J’ai atterri à Shillong et pris la longue route vers l’ouest à travers l’Assam — il n’y a pas de route directe qui reste entièrement dans le Meghalaya — arrivant à Tura après six heures qui ont impliqué trois États, un tronçon de route nationale et un arrêt thé dans un petit village d’Assam où les samosas étaient meilleurs que tout ce que j’avais mangé depuis des semaines. Tura est la principale ville des Collines Garo : un étalement de béton et de bazars le long de la chaîne Dalagiri, posée en altitude avec des vues au sud vers les plaines du Bangladesh. Elle a un marché, une poignée de pensions et une qualité d’être résolument sans intérêt pour le tourisme de la façon dont les villes qui ont mieux à faire sont résolument sans intérêt pour le tourisme.

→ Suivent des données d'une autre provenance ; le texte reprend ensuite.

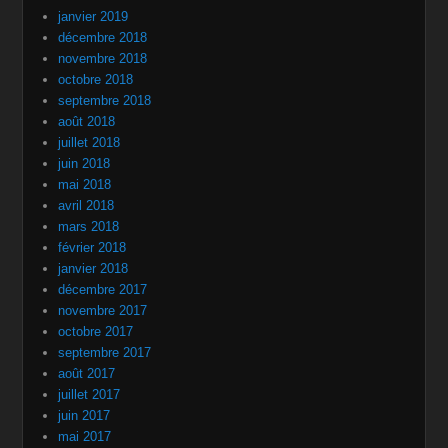
janvier 2019
décembre 2018
novembre 2018
octobre 2018
septembre 2018
août 2018
juillet 2018
juin 2018
mai 2018
avril 2018
mars 2018
février 2018
janvier 2018
décembre 2017
novembre 2017
octobre 2017
septembre 2017
août 2017
juillet 2017
juin 2017
mai 2017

La raison d’être ici est le Parc National de Nokrek, qui occupe une réserve de biosphère dans les Collines Garo et abrite deux choses pour lesquelles j’avais voyagé : la dernière population sauvage de l’ancêtre des agrumes Citrus indica — l’origine génétique de chaque citron, orange et lime sur terre, poussant en liberté dans la forêt — et des éléphants. La population d’éléphants d’Asie dans les Collines Garo est l’une des plus significatives du nord-est de l’Inde, se déplaçant par des corridors forestiers entre le Meghalaya, l’Assam et le Bangladesh sur un territoire migratoire sans clôture qui ne tient pas compte des frontières politiques. Mon guide, un homme Garo nommé Tengban qui avait le calme de quelqu’un qui a passé un temps considérable près de grands animaux dans de petits clairières, m’a emmené en lisière de forêt à l’aube pendant trois matins. On a entendu des éléphants deux fois — un fracas dans les broussailles le second matin, assez près pour que Tengban m’attrape le bras et qu’on reste complètement immobiles pendant quatre minutes — et on en a vus une fois, une famille de six traversant une piste forestière à trois cents mètres devant nous.
Le Parc National de Balpakram, plus au sud vers la frontière du Bangladesh, est plus sauvage et moins visité — « la terre du vent éternel » en Garo, un plateau de prairies et de gorges profondes où le vent ne s’arrête jamais complètement. Y arriver depuis Tura nécessite une journée entière de trajet et une disposition à naviguer des routes qui sont davantage une aspiration qu’une infrastructure. J’y suis allé avec un jeep et un chauffeur pendant deux jours et j’ai passé une nuit dans une maison forestière de repos où le vent à travers les fissures des fenêtres était constant et bas et l’obscurité extérieure était totale. Au matin une femme Garo a apporté du thé et du pain plat avant l’aube et j’ai mangé à une table en bois en regardant le plateau de prairies émerger de l’obscurité.

La cuisine Garo a son propre registre — plus axée sur les légumes et le poisson de rivière que la cuisine khasi dominée par le porc, avec un plat particulier appelé wak nok qui utilise de la graisse de porc séchée et du poisson séché ensemble d’une façon qui semble alarmante et a le goût d’un profond umami. Il y a de la bière de riz, le kiad, brassée par des familles et servie sans cérémonie, et une préparation de soja fermenté qui est sur chaque table et sent intensément tout ce qui est fermenté dans le monde simultanément. J’ai tout mangé. Plusieurs fois.
Quand y aller : D’octobre à avril pour les forêts de Nokrek et Balpakram — la mousson rend les routes impraticables et le sol de la forêt genuinement dangereux. Novembre et décembre sont les meilleurs mois : frais, dégagés, et la forêt portant encore l’intensité de vert post-mousson. Prévoir au moins quatre jours pour les Collines Garo ; les distances et l’état des routes rendent les visites rapides sans intérêt. Le Wangala, le festival de la récolte des Garo, tombe en novembre et vaut la peine de programmer sa visite autour de lui si possible.